[tm-rg] action items from 30th of March conf call

Haugen Robert Robert.Haugen at choreology.com
Fri Apr 1 10:38:41 CST 2005


* Breakdown of grid resource use cases: 

I don't have the latest use case document yet, but figure the grid
resource section will not have changed much, so here's what I suggest in
outline form. (I'll change the latest document when I get it.)

Break down as in section 9.4 of the document, where each subsection,
e.g. 9.4.n, is a separate use case.  Each of these use cases are
instances of Category 4. Agreement negotiation and execution.

<use case doc excerpt>
9.4	Specific Transactional Requirements
9.4.1	Contract or agreement negotiation

R21	A negotiation transaction may require long, back-and-forth
conversations between parties before preparation and commitment.
R22	These conversations may require application messages to be
logged along with transaction signals for recovery. 
R23	One party may conduct negotiations with several other parties
simultaneously, confirming some and cancelling others.

9.4.2	Resource allocation, deployment and scheduling

Before Grid resources are deployed for a job, they will probably be
pre-allocated or reserved.  Reservation may go hand-in-hand with
scheduling:  that is, if a resource does not have available time slots
within the job scheduling parameters, it may not be allocated.  A
reservation is a provisional promise, subject to eventual use or
cancellation (or timed self-cancellation).
R24	Ability to support reservation is a provisional promise, subject
to eventual use or cancellation (or timed self-cancellation).

Grid resource scheduling is probably similar to "Escrow Promises" [9]
Example 2.2.  An Escrow System for scheduling runs on production
machines. 

Even more than negotiations, a Grid client is likely to reserve
resources from many parties at the same time, confirming some and
cancelling others.
R25	Ability to reserve resources from many parties at the same time,
confirming some and cancelling others.

9.4.3	Resource billing and payment

According to GESA-WG, resource billing and payment transactions require
payments for failure to meet QOS guarantees, called Refunds by GESA and
Penalties by GRAAP.  These may be compensations as in Sagas, or separate
compensatory transactions after-the-fact.  (Note: GESA uses the word
"Compensation" its economic sense, as payment for services rendered.)
R26	Ability to provide alternative resources, such as a payment to
compensate for familiar to provide a specified service or level of
service.
</use case doc excerpt>


* More details of Distributed ATP use case:

Not ready yet.  Next week.


* Expanded explanation of Reliable Messaging vs Business Transactions:

I think this relates to the discussion between me and Dieter during the
conference call.  If I missed something important, Dieter, please let me
know.  After further discussion, I'll try to re-write the statement in
the document.

The current use case document says:
"Category 1. Information dissemination:
For example, the reliable propagation of reference or static data from a
key application or master file to other applications."

Mark Little commented:
"It may be too late to point this out, but this doesn't have to have
anything to do with transactions. Reliable communication protocols (many
of which have existed since the 1980's) can also accomplish this."

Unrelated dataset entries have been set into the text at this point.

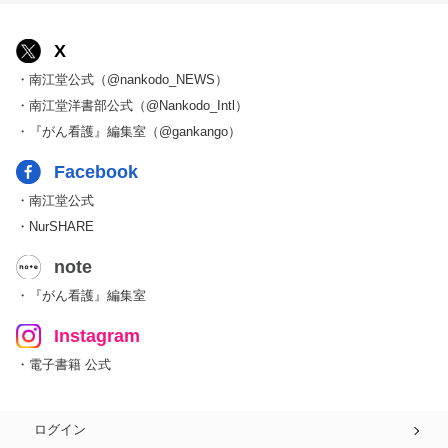
X
・南江堂公式（@nankodo_NEWS）
・南江堂洋書部公式（@Nankodo_Intl）
・『がん看護』編集室（@gankango）
Facebook
・南江堂公式
・NurSHARE
note
・『がん看護』編集室
Instagram
・電子書籍 公式
ログイン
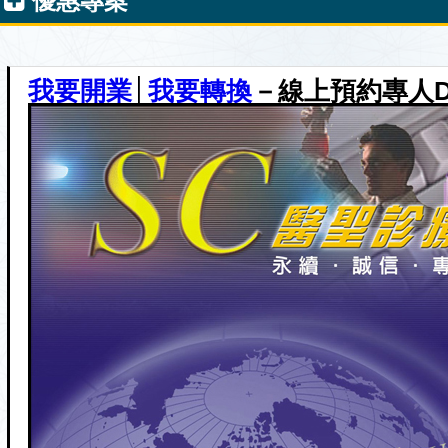
優惠專案
我要開業
│
我要轉換
－
線上預約專人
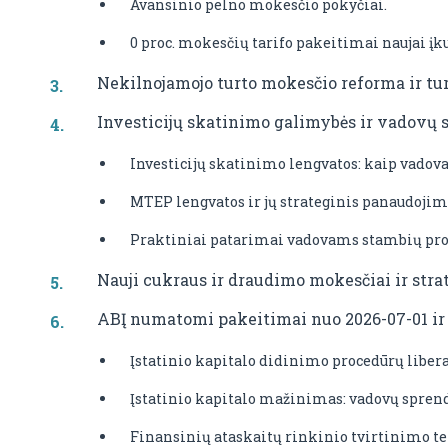
Avansinio pelno mokesčio pokyčiai.
0 proc. mokesčių tarifo pakeitimai naujai į
Nekilnojamojo turto mokesčio reforma ir tur
Investicijų skatinimo galimybės ir vadovų
Investicijų skatinimo lengvatos: kaip vado
MTEP lengvatos ir jų strateginis panaudoji
Praktiniai patarimai vadovams stambių pro
Nauji cukraus ir draudimo mokesčiai ir stra
ABĮ numatomi pakeitimai nuo 2026-07-01 ir 
Įstatinio kapitalo didinimo procedūrų liber
Įstatinio kapitalo mažinimas: vadovų spre
Finansinių ataskaitų rinkinio tvirtinimo 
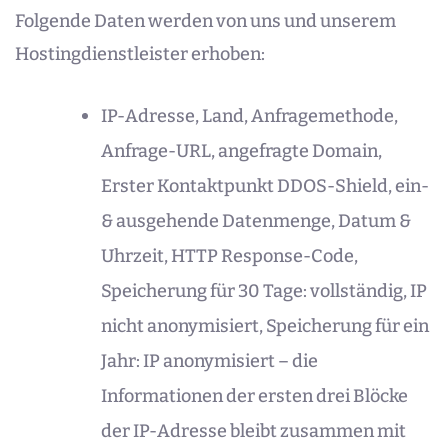
Folgende Daten werden von uns und unserem
Hostingdienstleister erhoben:
IP-Adresse, Land, Anfragemethode,
Anfrage-URL, angefragte Domain,
Erster Kontaktpunkt DDOS-Shield, ein-
& ausgehende Datenmenge, Datum &
Uhrzeit, HTTP Response-Code,
Speicherung für 30 Tage: vollständig, IP
nicht anonymisiert, Speicherung für ein
Jahr: IP anonymisiert – die
Informationen der ersten drei Blöcke
der IP-Adresse bleibt zusammen mit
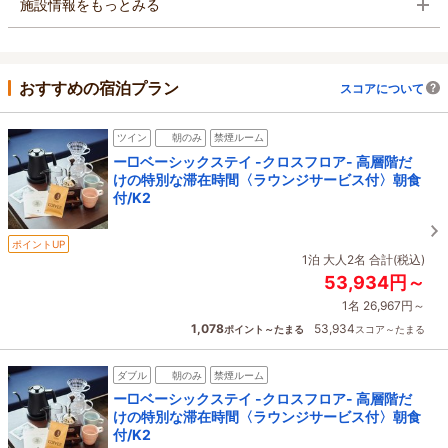
施設情報をもっとみる
おすすめの宿泊プラン
スコアについて
ツイン
朝のみ
禁煙ルーム
ー□ベーシックステイ -クロスフロア- 高層階だ
けの特別な滞在時間〈ラウンジサービス付〉朝食
付/K2
ポイントUP
1泊 大人2名 合計(税込)
53,934円～
1名 26,967円～
1,078
53,934
ポイント～たまる
スコア～たまる
ダブル
朝のみ
禁煙ルーム
ー□ベーシックステイ -クロスフロア- 高層階だ
けの特別な滞在時間〈ラウンジサービス付〉朝食
付/K2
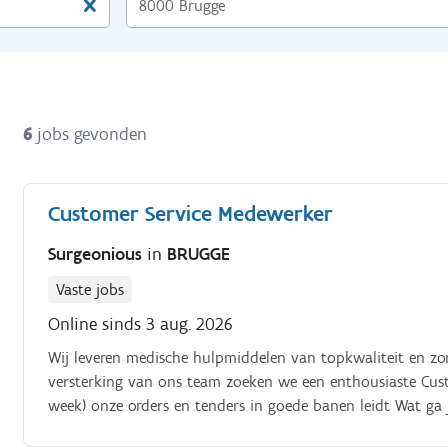
6
jobs gevonden
Customer Service Medewerker
Surgeonious
in
BRUGGE
Vaste jobs
Online sinds 3 aug. 2026
Wij leveren medische hulpmiddelen van topkwaliteit en zorg
versterking van ons team zoeken we een enthousiaste Cust
week) onze orders en tenders in goede banen leidt Wat ga 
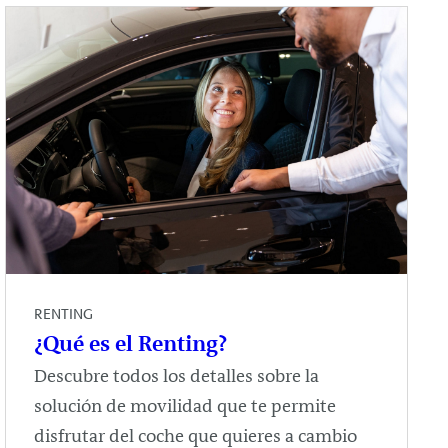
RENTING
¿Qué es el Renting?
Descubre todos los detalles sobre la
solución de movilidad que te permite
disfrutar del coche que quieres a cambio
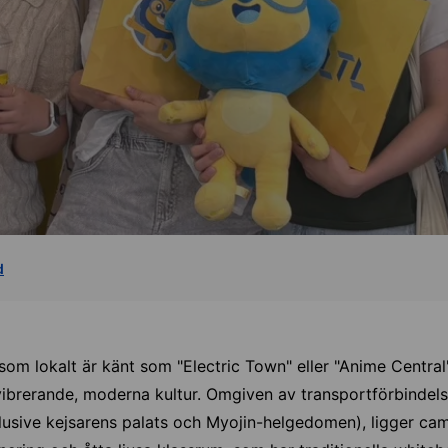
d
som lokalt är känt som "Electric Town" eller "Anime Central"
 vibrerande, moderna kultur. Omgiven av transportförbindel
klusive kejsarens palats och Myojin-helgedomen), ligger c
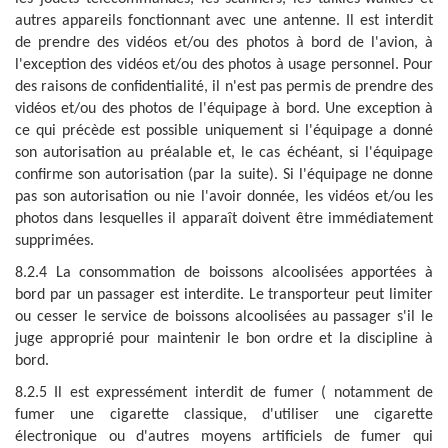
autres appareils fonctionnant avec une antenne. Il est interdit
de prendre des vidéos et/ou des photos à bord de l'avion, à
l'exception des vidéos et/ou des photos à usage personnel. Pour
des raisons de confidentialité, il n'est pas permis de prendre des
vidéos et/ou des photos de l'équipage à bord. Une exception à
ce qui précède est possible uniquement si l'équipage a donné
son autorisation au préalable et, le cas échéant, si l'équipage
confirme son autorisation (par la suite). Si l'équipage ne donne
pas son autorisation ou nie l'avoir donnée, les vidéos et/ou les
photos dans lesquelles il apparaît doivent être immédiatement
supprimées.
8.2.4 La consommation de boissons alcoolisées apportées à
bord par un passager est interdite. Le transporteur peut limiter
ou cesser le service de boissons alcoolisées au passager s'il le
juge approprié pour maintenir le bon ordre et la discipline à
bord.
8.2.5 Il est expressément interdit de fumer ( notamment de
fumer une cigarette classique, d'utiliser une cigarette
électronique ou d'autres moyens artificiels de fumer qui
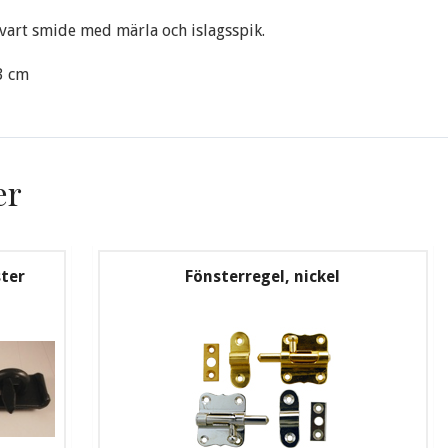
svart smide med märla och islagsspik.
3 cm
er
ter
Fönsterregel, nickel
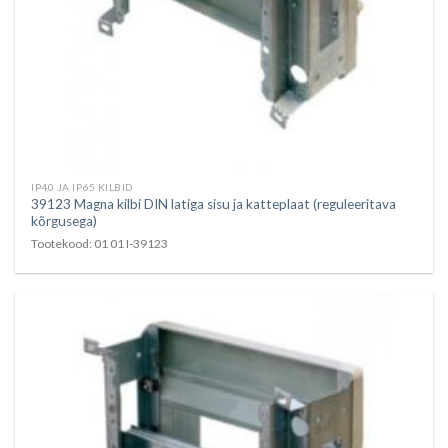
IP40 JA IP65 KILBID
39123 Magna kilbi DIN latiga sisu ja katteplaat (reguleeritava
kõrgusega)
Tootekood: 01 01 I-39123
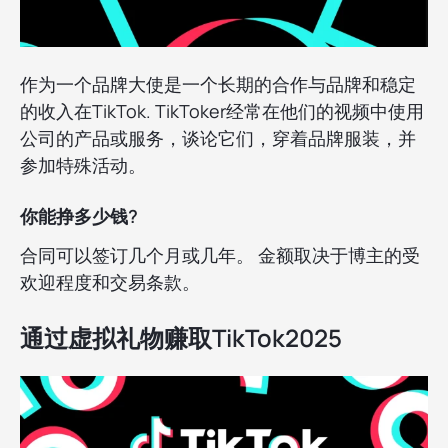
作为一个品牌大使是一个长期的合作与品牌和稳定
的收入在TikTok. TikToker经常在他们的视频中使用
公司的产品或服务，谈论它们，穿着品牌服装，并
参加特殊活动。
你能挣多少钱?
合同可以签订几个月或几年。 金额取决于博主的受
欢迎程度和交易条款。
通过虚拟礼物赚取TikTok2025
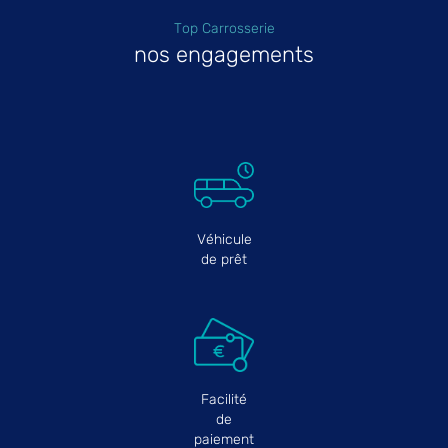
Top Carrosserie
nos engagements
Véhicule
de prêt
Facilité
de
paiement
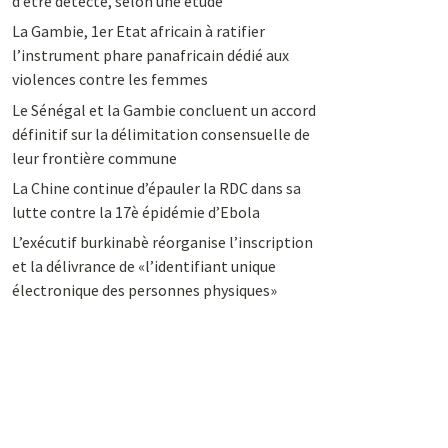
d’être détecté, selon une étude
La Gambie, 1er Etat africain à ratifier
l’instrument phare panafricain dédié aux
violences contre les femmes
Le Sénégal et la Gambie concluent un accord
définitif sur la délimitation consensuelle de
leur frontière commune
La Chine continue d’épauler la RDC dans sa
lutte contre la 17è épidémie d’Ebola
L’exécutif burkinabè réorganise l’inscription
et la délivrance de «l’identifiant unique
électronique des personnes physiques»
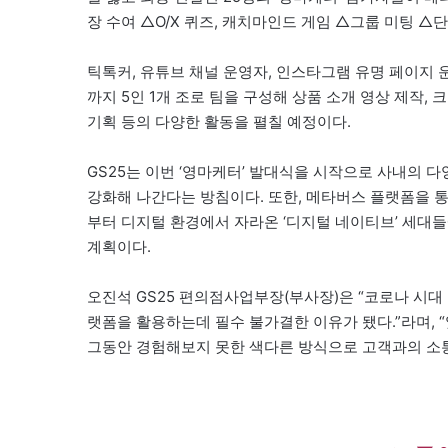
장 수여 △O/X 퀴즈, 캐치마인드 게임 △그룹 미팅 △
틱톡커, 유튜브 채널 운영자, 인스타그램 유명 페이지 
까지 5인 1개 조로 팀을 구성해 상품 소개 영상 제작,
기획 등의 다양한 활동을 펼칠 예정이다.
GS25는 이번 ‘영마케터’ 발대식을 시작으로 사내의
강화해 나간다는 방침이다. 또한, 메타버스 플랫폼을 
부터 디지털 환경에서 자라온 ‘디지털 네이티브’ 세대
계획이다.
오진석 GS25 편의점사업부장(부사장)은 “코로나 시
랫폼을 활용하는데 필수 불가결한 이유가 됐다.”라며, 
그동안 경험해보지 못한 색다른 방식으로 고객과의 소통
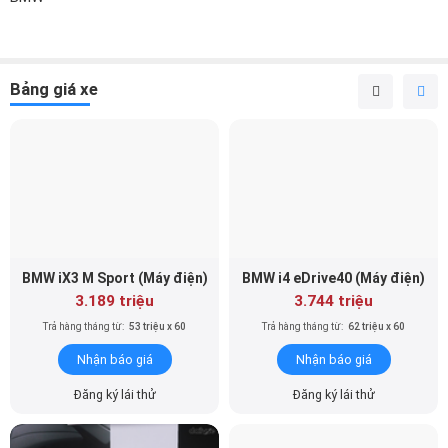
Bảng giá xe
BMW iX3 M Sport (Máy điện)
BMW i4 eDrive40 (Máy điện)
3.189 triệu
3.744 triệu
Trả hàng tháng từ:
53 triệu x 60
Trả hàng tháng từ:
62 triệu x 60
Nhận báo giá
Nhận báo giá
Đăng ký lái thử
Đăng ký lái thử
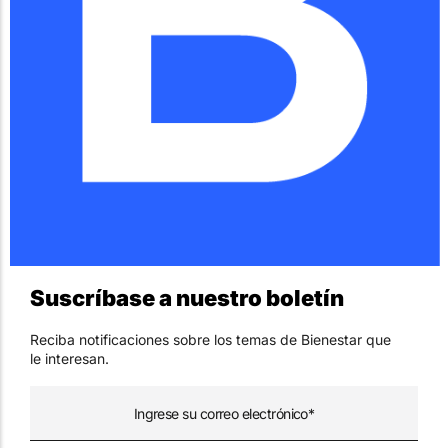
Suscríbase a nuestro boletín
Reciba notificaciones sobre los temas de Bienestar que
le interesan.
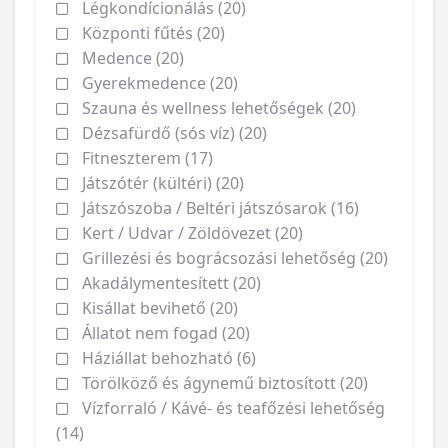
Légkondícionálás (20)
Központi fűtés (20)
Medence (20)
Gyerekmedence (20)
Szauna és wellness lehetőségek (20)
Dézsafürdő (sós víz) (20)
Fitneszterem (17)
Játszótér (kültéri) (20)
Játszószoba / Beltéri játszósarok (16)
Kert / Udvar / Zöldövezet (20)
Grillezési és bográcsozási lehetőség (20)
Akadálymentesített (20)
Kisállat bevihető (20)
Állatot nem fogad (20)
Háziállat behozható (6)
Törölköző és ágynemű biztosított (20)
Vízforraló / Kávé- és teafőzési lehetőség
(14)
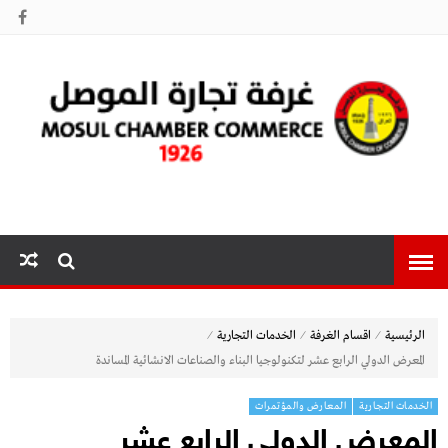
غرفة تجارة
الموصل
⁄
⁄
⁄
الرئيسية
اقسام الغرفة
الخدمات التجارية
المعرض الدولي الرابع عشر لتكنولوجيا البناء والصناعات الانشائية المساندة
الخدمات التجارية
المعارض والمؤتمرات
المعرض الدولي الرابع عشر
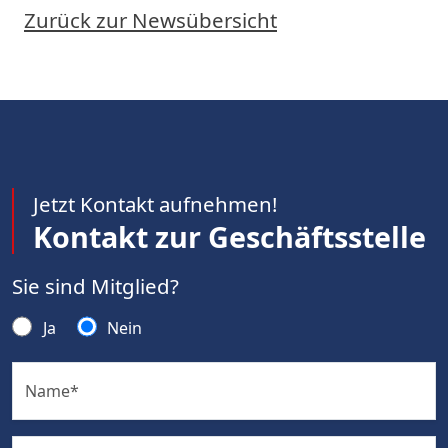
Zurück zur Newsübersicht
Jetzt Kontakt aufnehmen!
Kontakt zur Geschäftsstelle
Sie sind Mitglied?
Ja
Nein
Name
*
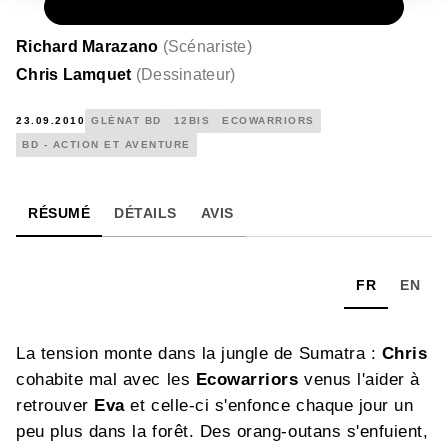
PAPIER
13,90 €
Richard Marazano
(
Scénariste
)
Chris Lamquet
(
Dessinateur
)
23.09.2010
GLÉNAT BD
12BIS
ECOWARRIORS
BD - ACTION ET AVENTURE
RÉSUMÉ
DÉTAILS
AVIS
FR
EN
La tension monte dans la jungle de Sumatra :
Chris
cohabite mal avec les
Ecowarriors
venus l'aider à
retrouver
Eva
et celle-ci s'enfonce chaque jour un
peu plus dans la forêt. Des orang-outans s'enfuient,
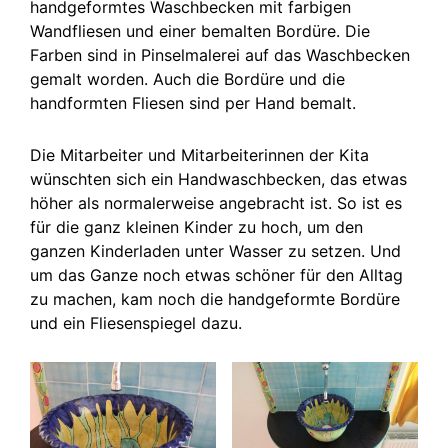
handgeformtes Waschbecken mit farbigen
Wandfliesen und einer bemalten Bordüre. Die
Farben sind in Pinselmalerei auf das Waschbecken
gemalt worden. Auch die Bordüre und die
handformten Fliesen sind per Hand bemalt.
Die Mitarbeiter und Mitarbeiterinnen der Kita
wünschten sich ein Handwaschbecken, das etwas
höher als normalerweise angebracht ist. So ist es
für die ganz kleinen Kinder zu hoch, um den
ganzen Kinderladen unter Wasser zu setzen. Und
um das Ganze noch etwas schöner für den Alltag
zu machen, kam noch die handgeformte Bordüre
und ein Fliesenspiegel dazu.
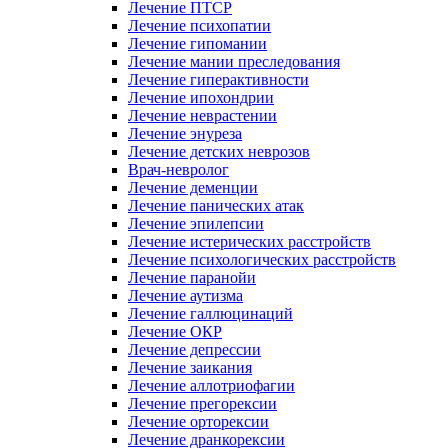
Лечение ПТСР
Лечение психопатии
Лечение гипомании
Лечение мании преследования
Лечение гиперактивности
Лечение ипохондрии
Лечение неврастении
Лечение энуреза
Лечение детских неврозов
Врач-невролог
Лечение деменции
Лечение панических атак
Лечение эпилепсии
Лечение истерических расстройств
Лечение психологических расстройств
Лечение паранойи
Лечение аутизма
Лечение галлюцинаций
Лечение ОКР
Лечение депрессии
Лечение заикания
Лечение аллотриофагии
Лечение прегорексии
Лечение орторексии
Лечение дранкорексии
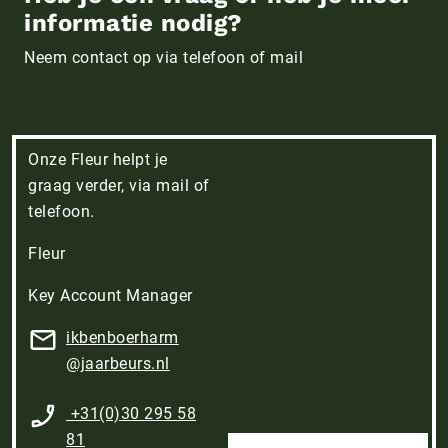
informatie nodig?
Neem contact op via telefoon of mail
Onze Fleur helpt je
graag verder, via mail of
telefoon.
Fleur
Key Account Manager
ikbenboerharm​
@jaarbeurs.nl
+31(0)30 295 58
81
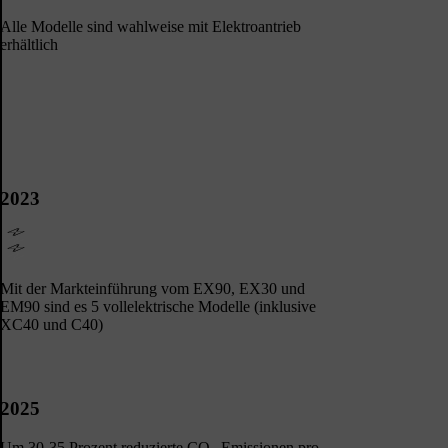
Alle Modelle sind wahlweise mit Elektroantrieb
erhältlich
2023
Mit der Markteinführung vom EX90, EX30 und
EM90 sind es 5 vollelektrische Modelle (inklusive
XC40 und C40)
2025
Um 30-35 Prozent reduzierte CO₂-Emissionen pro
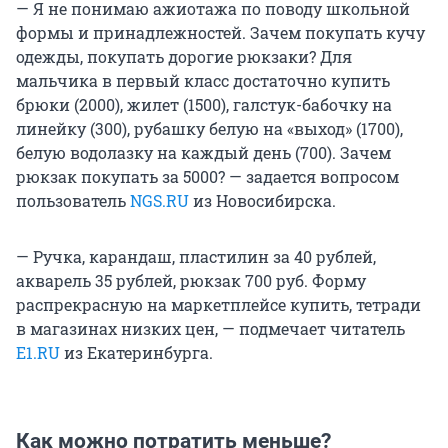
— Я не понимаю ажиотажа по поводу школьной
формы и принадлежностей. Зачем покупать кучу
одежды, покупать дорогие рюкзаки? Для
мальчика в первый класс достаточно купить
брюки (2000), жилет (1500), галстук-бабочку на
линейку (300), рубашку белую на «выход» (1700),
белую водолазку на каждый день (700). Зачем
рюкзак покупать за 5000? — задается вопросом
пользователь
NGS.RU
из Новосибирска.
— Ручка, карандаш, пластилин за 40 рублей,
акварель 35 рублей, рюкзак 700 руб. Форму
распрекрасную на маркетплейсе купить, тетради
в магазинах низких цен, — подмечает читатель
Е1.RU
из Екатеринбурга.
Как можно потратить меньше?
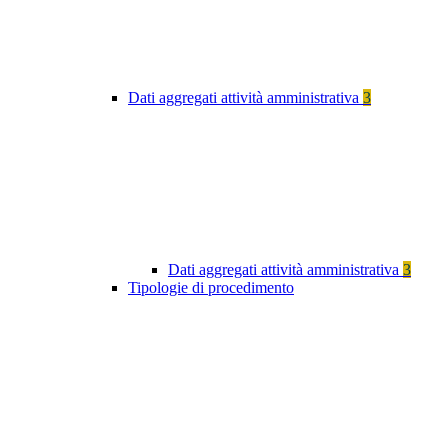
Dati aggregati attività amministrativa
3
Dati aggregati attività amministrativa
3
Tipologie di procedimento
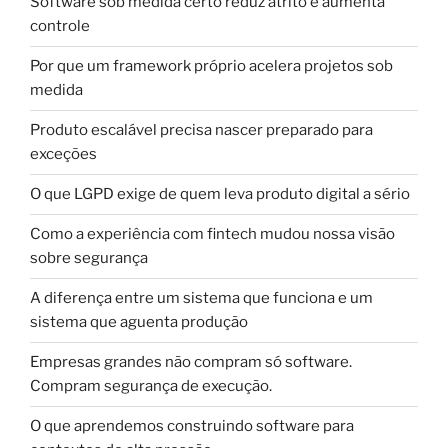
Software sob medida certo reduz atrito e aumenta
controle
Por que um framework próprio acelera projetos sob
medida
Produto escalável precisa nascer preparado para
exceções
O que LGPD exige de quem leva produto digital a sério
Como a experiência com fintech mudou nossa visão
sobre segurança
A diferença entre um sistema que funciona e um
sistema que aguenta produção
Empresas grandes não compram só software.
Compram segurança de execução.
O que aprendemos construindo software para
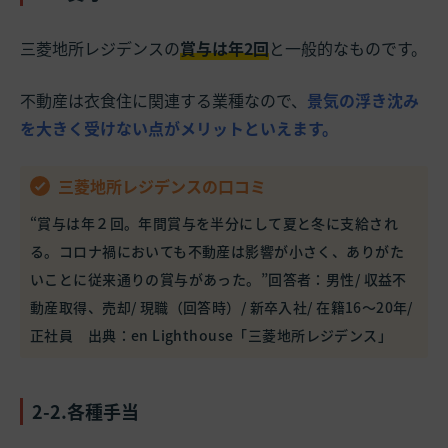
三菱地所レジデンスの
賞与は年2回
と一般的なものです。
不動産は衣食住に関連する業種なので、
景気の浮き沈み
を大きく受けない点がメリットといえます。
三菱地所レジデンスの口コミ
“賞与は年２回。年間賞与を半分にして夏と冬に支給され
る。コロナ禍においても不動産は影響が小さく、ありがた
いことに従来通りの賞与があった。”回答者：男性/ 収益不
動産取得、売却/ 現職（回答時）/ 新卒入社/ 在籍16～20年/
正社員 出典：
en Lighthouse「三菱地所レジデンス」
2-2.各種手当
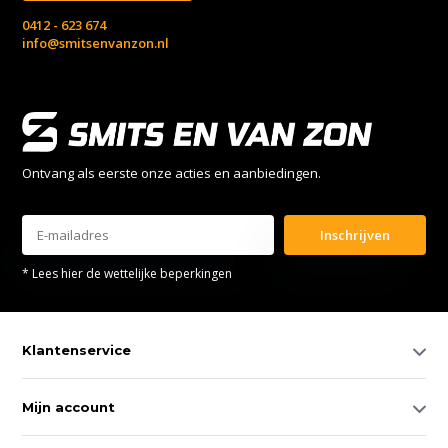
0412 - 623 674
info@smitsenvanzon.nl
Ontvang als eerste onze acties en aanbiedingen.
Inschrijven
* Lees hier de wettelijke beperkingen
Klantenservice
Mijn account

Of course, it's not too late at all.  The use case example is too terse
and loose, inviting comments like Mark's.  I think there's a continuum
of qualities of service in play here, from best-effort propagation to
reliable message delivery to reliable processing to known outcome, with
some other qualities plugged in along the way. What QOS you need will
depend on the application, for example, if the application requires
guarantees that each of a known list of recipients has correctly updated
its reference data, you may need known outcomes, that is, a business
transaction.  

<Quote from Alastair Green>
Reliable communication protocols can only ensure delivery by one RM
endpoint to another RM endpoint. RM endpoints are "applications" with a
single purpose: to achieve reliable delivery to each other. But the real
applications that produce and consume are not RM endpoints, they are
applications that consume and produce messages, but also compute and
persist. The problem of how to ensure that consumption/production is
automatically and reliably tied to computation and persistence is a
transactional one. RM + 2PC, correctly used, gives guaranteed delivery
and processing. However, it is already becoming an application
programming discipline, combining, correctly, two different
technologies. Furthermore, the processing is subject to business rule
failure (i.e. it may be true that work occurred, but was it the right
work? And what about situations where the resources being manipulated
are not distributed-transaction capable (non-XA, 1-phase or zero-phase).


Taking off from the point about non-technical failure: What about the
next step up: knowing the outcome? Now we need to send messages back to
coordinating apps like propagators, saying, we did do it, with this
result. Those messages must be correlated as part of a larger structure.

What about cross-recipient dependencies? I must not publish to the world
unless the regulatory news service has received the information? Now I
need two- or multi-phase exchanges at the level of the whole
publication.

What about environments where RM is not available? 

RM is a possible building block. It is not a finished solution.